# Development of a Sensorless PMSM ACIM FOC controller based on InstaSPIN**



## jlcortex (Nov 29, 2012)

Hi all,
I am working working on a 600V/600A sensorless inverter than can work on ACIM, PMSM and BLDC using FOC sensorless with a firmware called InstaSPIN (Texas Instriuments)

I like InstaSPIN because we have been testing some other FOC algorithms*and InstaSPIN give better results, Especially with very high currents close to motor saturation. That's means we get more torque for the same motor with InstaSPIN.

About the project: For the power stage, it is based on Infineon FF600R06ME3 modules with SCALE2 drivers. About control I am using a development board from TI: LAUNCHXL-F280049C, It can use any InstaSPIN Launchpad of TI but this board runs a new version of InstaSPIN, This is the version than TI is developing*and supporting right now.

I already have almost all the materials, Infineon IGBTs, SCALE2 drives, the PCB...., so it is time to start mounting, I hope that soon I will have real photos of the inverter


----------



## kennybobby (Aug 10, 2012)

Looks really nice and compact. Do you have pre- and discharge circuits for the capacitors?


----------



## jlcortex (Nov 29, 2012)

kennybobby said:


> Do you have pre- and discharge circuits for the capacitors?


I write it in my TODO list for next version. it have control for main contactor and pre-charge relay in the control connector, It needs a constant discharge ceramic resistors on the DC link capacitors.


----------



## coleasterling (Feb 29, 2012)

jlcortex said:


> I write it in my TODO list for next version. it have control for main contactor and pre-charge relay in the control connector, It needs a constant discharge ceramic resistors on the DC link capacitors.

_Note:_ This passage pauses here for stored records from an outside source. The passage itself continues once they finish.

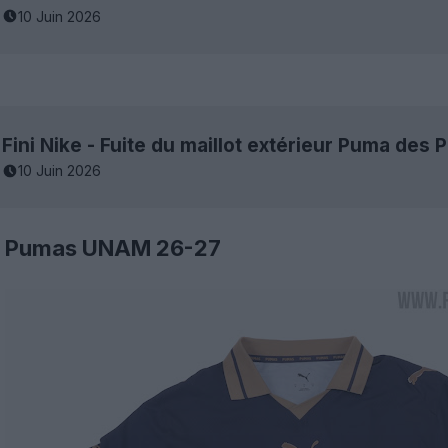
10 Juin 2026
Fini Nike - Fuite du maillot extérieur Puma de
10 Juin 2026
es Pumas UNAM 26-27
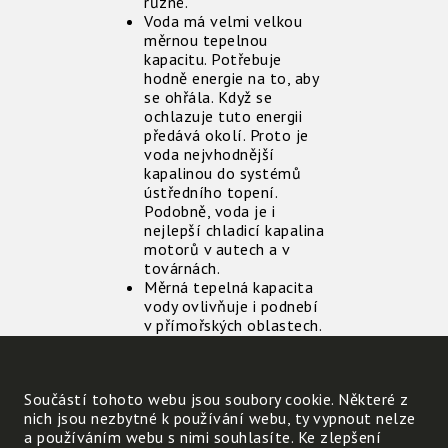
různé.
Voda má velmi velkou
měrnou tepelnou
kapacitu. Potřebuje
hodně energie na to, aby
se ohřála. Když se
ochlazuje tuto energii
předává okolí. Proto je
voda nejvhodnější
kapalinou do systémů
ústředního topení.
Podobně, voda je i
nejlepší chladicí kapalina
motorů v autech a v
továrnách.
Měrná tepelná kapacita
vody ovlivňuje i podnebí
v přímořských oblastech.
Moře totiž příjemně
vyrovnává klimatické
výkyvy. Protože voda v
Součástí tohoto webu jsou soubory cookie. Některé z
létě absorbuje teplo
nich jsou nezbytné k používání webu, ty vypnout nelze
pomaleji než pevnina a v
a používáním webu s nimi souhlasíte. Ke zlepšení
zimě ho pomaleji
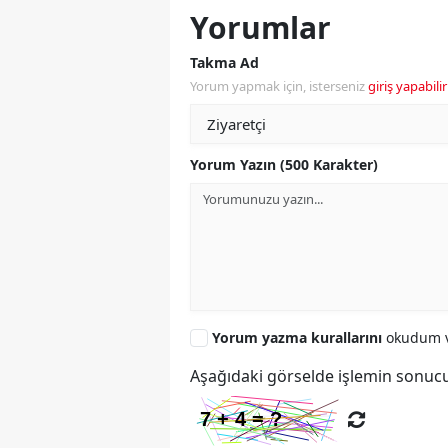
Yorumlar
Takma Ad
Yorum yapmak için, isterseniz
giriş yapabilir
Yorum Yazın (500 Karakter)
Yorum yazma kurallarını
okudum v
Aşağıdaki görselde işlemin sonucu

Is the constant discharge resistor to drain the caps when there's no power at the terminals? Safety feature?


----------



## jlcortex (Nov 29, 2012)

yes
https://en.wikipedia.org/wiki/Bleeder_resistor

A link to calculate this resistors
https://www.digikey.com/en/resource...version-calculator-capacitor-safety-discharge

It is not relevant lost of energy, it seems it is calculated for 5 minutes or so


----------



## remy_martian (Feb 4, 2019)

What are those red things on the side of the cold plate,

and what's the size of the cold plate?


----------



## misomosi (Nov 21, 2018)

Hi Cortex: Any progress on your inverter? I just ordered a LAUNCHXL-F280049C and BOOSTXL-DRV8320RS, and after fiddling with that plan to adapt the F280049C to
a beefy power stage from some Makani motor controllers (Wolfspeed/Cree 1700V SiC).
Have you tried running large motors sensorless?


----------